Cieszę się, że wstawiłeś w końcu nowy odcinek, bo po Twoich zapowiedziach obawiałam się, że długo nie zobaczymy tu nic nowego
W końcu ktoś zginął!

Dobrze, że to Charles, bo równiżz za nim nie przepadałam. Równiez pojedrzewam, że zabiła go przyjaciółka blondynki w obawie, że mężczyzna pod naporem może wyznać ich plan.
Wszystko piękne, ładnie, ale dziwi mnie reakcja Twoich bohaterów na widok trupa. Co prawda Lynette spodzieława się, że ktoś zginie i jakby była na to przygotowana, ale jej jedyną rekcją było:
Uff! Jak dobrze, że to nie moja matka.
Po Jennifer nie spodziewałam się traumatycznej reakcji, bo przecież podejrzewam, że to ona go zabiła.

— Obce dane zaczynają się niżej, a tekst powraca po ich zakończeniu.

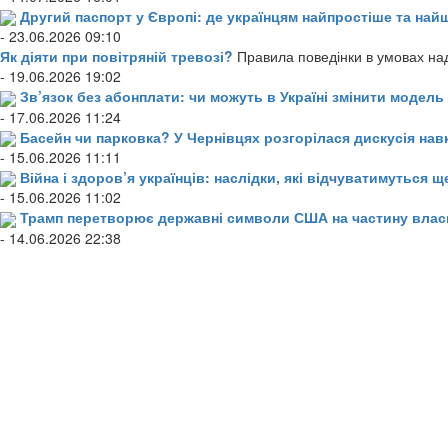
Другий паспорт у Європі: де українцям найпростіше та н
- 23.06.2026 09:10
Як діяти при повітряній тревозі?
Правила поведінки в умовах над
- 19.06.2026 19:02
Зв’язок без абонплати: чи можуть в Україні змінити модел
- 17.06.2026 11:24
Басейн чи парковка? У Чернівцях розгорілася дискусія нав
- 15.06.2026 11:11
Війна і здоров’я українців: наслідки, які відчуватимуться щ
- 15.06.2026 11:02
Трамп перетворює державні символи США на частину влас
- 14.06.2026 22:38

Ale Charlotte, to chyba faktycznie babka bez serca - uroniła parę łez i od razu zaczęła rzucać oskarżenia o zamordowanie jej syna.
Dziwi mnie również to, że dziewczyny rozeszły się do swoich pokojów, jakby nic się nie stało, a przecież w domu wciąż może przebywać morderca z naładowanym pistoletem! Ja bym dołączyła do większej grupki ludzi i czekała na przyjazd policji.